> _Try it_
Copy the data that follows exactly as it is, excluding all pictures.

*** Opening Data ***

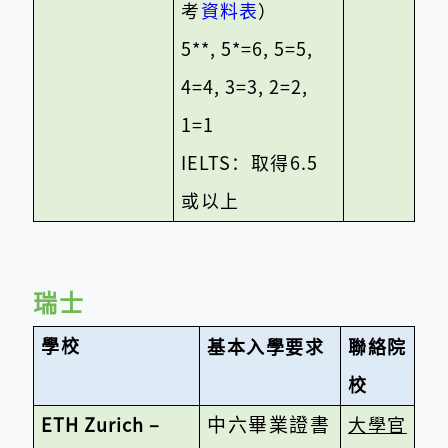
考
資料表
）
5**, 5*=6, 5=5,
4=4, 3=3, 2=2,
1=1
IELTS
：取得
6.5
或以上
瑞士
學校
基本入學要求
聯絡院
校
中六畢業證書
ETH Zurich –
大學官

*** Closing Data ***

> _Problem solution_
考
資料表
）
5**, 5*=6, 5=5,
4=4, 3=3, 2=2,
1=1
IELTS
：取得
6.5
或以上
瑞士
學校
基本入學要求
聯絡院
校
中六畢業證書
ETH Zurich –
大學官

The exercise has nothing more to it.